Day and Night have been complementing each other since our species exists, however, with the invention of artificial light this correlation lost its convergence, as darkness remains just a rare phenomenon in our modern life. Through my project I attempt to depict this state of perpetual exposure to light, where night becomes just an extension of the day.
As powerful, earth shaping forces have been relatively steady from the previous ice age, human societies were able to flourish, and culture was born due to the mild climate. Remnants of these forces, volcanos and glaciers serve as relics of a previous hostile age. These natural monuments have turned into tourist attractions and nature reserves visited and admired by people. However, tourists are not just passive spectators of these sceneries, but they also actively transform them (humans have equally become able to shape earth). My project focuses on these landscapes which represent the connection between culture (which made humans powerful enough to manipulate the environment) and our planet. As the slightest change in these forces can have devastating consequences for humanity my work highlights the exposure of our culture to natural forces.

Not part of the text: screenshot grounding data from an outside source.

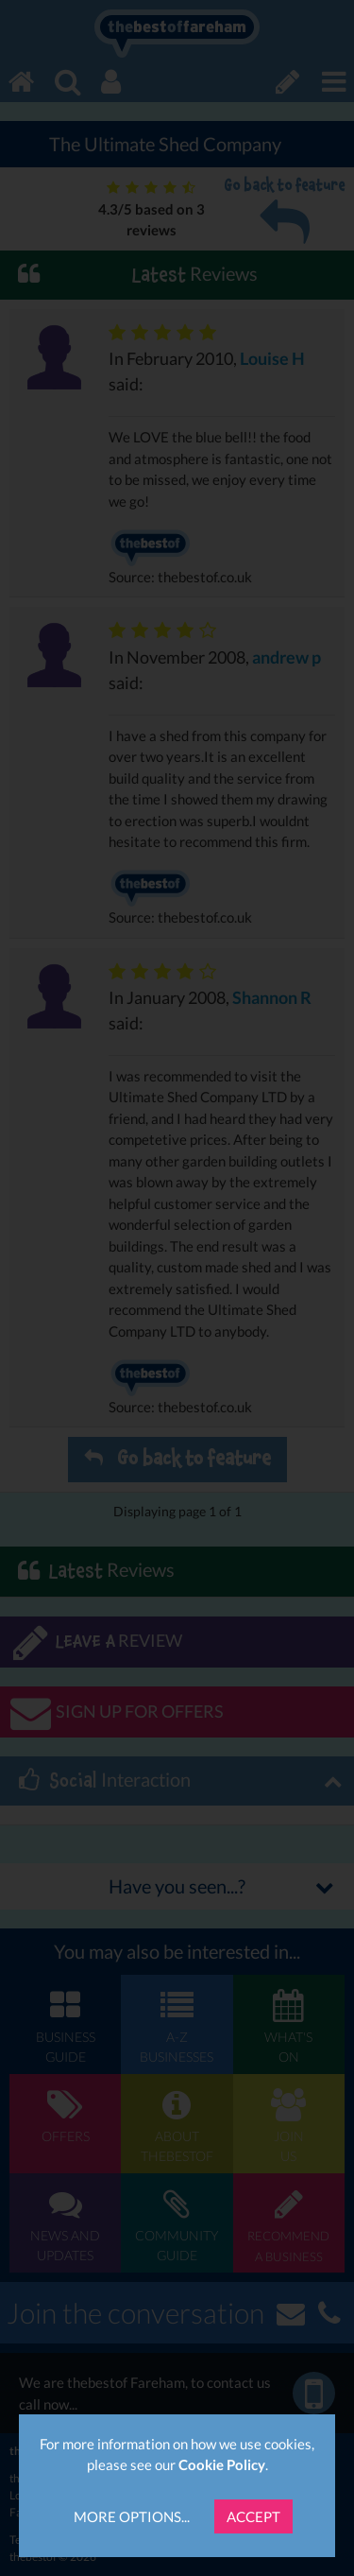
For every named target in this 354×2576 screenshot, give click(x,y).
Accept (253, 2516)
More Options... (132, 2516)
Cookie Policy (221, 2464)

In response to the damaged flora and fauna, the concept of ecological restoration has become a necessity in the recent decades. The intention of these projects is to restore disturbed or damaged natural habitats to their original states. Despite their unquestionable successes, they point out important underlying tendencies in the attitudes of humans seeking to dominate nature. These recreated ecosystems are arguably artificial because of the human involvement in their creation, as some environmental philosophers suggest (Eric Katz; Robert Elliot). Accordingly, reconstructed landscapes can be interpreted as the continuation of humans’ endeavour to alter the environment.